This course has used LISP for most of its 30 year
history except one term when it tried Java.
It is presumed the most MIT students have programmed
extensively in high school one of the more practical language like C or JAVA.
This purpose of this course is to teach fundamental
program constructs and not how to get a job.
Moderators, if you're still here: please mod this up.
> I find talking about LISP as one language compared
> to Java to be a complete joke. Whose LISP? Scheme?
> Whose version of Scheme, GNU's Guile? Is the Elisp
> in Emacs the most widely distributed
> implementation of LISP? Can Emacs be rewritten
> using Guile? What is the GUI framework for all of
> LISP? Anyone come up with a set of LISP APIs that
> are the equivalent of J2EE or Jini?
There are exactly two dialects of Lisp that have relevance to this discussion.

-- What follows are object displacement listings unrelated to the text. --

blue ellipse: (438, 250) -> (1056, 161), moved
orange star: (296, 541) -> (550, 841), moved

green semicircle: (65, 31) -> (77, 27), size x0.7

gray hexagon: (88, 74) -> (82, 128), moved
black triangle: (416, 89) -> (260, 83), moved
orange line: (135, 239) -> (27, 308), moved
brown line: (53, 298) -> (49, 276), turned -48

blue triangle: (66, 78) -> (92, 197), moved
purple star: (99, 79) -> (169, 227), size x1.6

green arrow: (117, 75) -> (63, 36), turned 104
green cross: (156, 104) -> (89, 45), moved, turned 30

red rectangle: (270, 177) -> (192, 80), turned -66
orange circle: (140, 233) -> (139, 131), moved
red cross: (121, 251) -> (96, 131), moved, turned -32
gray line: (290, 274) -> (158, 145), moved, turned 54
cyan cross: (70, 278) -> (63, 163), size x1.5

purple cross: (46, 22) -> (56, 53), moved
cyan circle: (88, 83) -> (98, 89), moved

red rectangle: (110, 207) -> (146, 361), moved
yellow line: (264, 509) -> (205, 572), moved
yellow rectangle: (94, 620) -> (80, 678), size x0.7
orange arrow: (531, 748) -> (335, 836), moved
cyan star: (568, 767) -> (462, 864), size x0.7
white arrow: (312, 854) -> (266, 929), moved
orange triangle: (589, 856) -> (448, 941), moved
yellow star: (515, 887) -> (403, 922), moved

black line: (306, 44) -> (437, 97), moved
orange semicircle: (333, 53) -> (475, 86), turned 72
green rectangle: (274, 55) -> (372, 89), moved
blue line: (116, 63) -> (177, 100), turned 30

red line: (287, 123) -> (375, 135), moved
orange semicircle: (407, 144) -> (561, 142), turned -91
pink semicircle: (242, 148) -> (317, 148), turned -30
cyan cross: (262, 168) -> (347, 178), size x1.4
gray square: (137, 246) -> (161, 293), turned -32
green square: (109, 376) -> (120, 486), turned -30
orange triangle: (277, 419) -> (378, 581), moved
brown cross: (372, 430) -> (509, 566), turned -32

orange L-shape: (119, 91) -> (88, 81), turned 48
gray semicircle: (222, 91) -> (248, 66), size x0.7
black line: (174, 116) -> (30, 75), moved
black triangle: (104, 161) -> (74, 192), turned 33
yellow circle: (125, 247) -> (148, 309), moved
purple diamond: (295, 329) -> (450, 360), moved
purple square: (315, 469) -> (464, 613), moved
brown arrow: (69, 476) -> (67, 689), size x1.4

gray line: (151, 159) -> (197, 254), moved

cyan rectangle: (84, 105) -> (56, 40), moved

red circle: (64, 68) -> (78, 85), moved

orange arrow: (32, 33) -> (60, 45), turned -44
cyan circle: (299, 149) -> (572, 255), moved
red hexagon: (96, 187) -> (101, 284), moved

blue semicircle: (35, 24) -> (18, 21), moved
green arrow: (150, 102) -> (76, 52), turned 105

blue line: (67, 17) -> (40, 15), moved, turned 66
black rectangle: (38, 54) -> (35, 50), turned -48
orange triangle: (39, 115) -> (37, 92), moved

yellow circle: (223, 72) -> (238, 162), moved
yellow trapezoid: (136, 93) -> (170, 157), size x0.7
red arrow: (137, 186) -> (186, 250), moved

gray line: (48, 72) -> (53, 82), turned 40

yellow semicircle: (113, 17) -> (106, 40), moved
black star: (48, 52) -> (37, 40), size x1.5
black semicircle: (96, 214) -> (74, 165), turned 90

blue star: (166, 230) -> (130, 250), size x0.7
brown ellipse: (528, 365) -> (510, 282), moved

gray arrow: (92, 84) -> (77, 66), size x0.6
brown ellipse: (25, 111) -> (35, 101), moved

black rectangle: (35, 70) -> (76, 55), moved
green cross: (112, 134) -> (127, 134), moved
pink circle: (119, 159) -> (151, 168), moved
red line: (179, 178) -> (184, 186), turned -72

ANSI COMMON LISP is designed for large application development by a large team of programmers. It is the first object oriented langauge to have an ANSI standard. (circa 1990).
Scheme is a minimalist language designed for ease of learning. It is specified by R5RS.
You make a good point when you ask "Whose Lisp?" Lisp is a family of languages. Common Lisp, which is arguably the leading dialect now, has major flaws. It was designed by a committee, and not especially liked even by them. Common Lisp is like a big ugly old wrestler: powerful but lumpy and ill-mannered (i.e. impolite to the OS and other applications).
Disputes about Lisp are often about two different things. Those who attack Lisp are usually attacking Common Lisp. Those who defend Lisp are usually defending Lisp, the family.
Lisp the family sounds like a vague concept, but there is a solid core there. You could approximate it as either Common Lisp minus the crap, or as Scheme (another family member) plus more data structures and libraries.
Lisp would certainly look better if it had a better representative to send to the Language Beauty Contest than the lumpy old wrestler. It is about time someone made a nice new dialect. In the meantime I'll still take the wrestler over the alternatives, but the price I have to pay is using a language that is considered unfashionable.
First off, one of the best spokespersons for Lisp is Paul Graham, author of "On Lisp" and "ANSI Common Lisp". His web site is Here.
Reading through his articles will give you a better sense of what lisp is about. One that I'd like to see people comment on is: java's cover ... It resonates with my experience as well. Also This response
to his java's cover article succinctly makes a good point that covers
most of the bickering found here...
I personally think that the argument that Lisp is not widely known, and therefore not enough programmers exist to support corporate projects is bogus. The fact that you can hire someone who claims to know C++ does NOT in any way shape or form mean that you can hire someone who will solve your C++ programming problem! See my own web site for more on that.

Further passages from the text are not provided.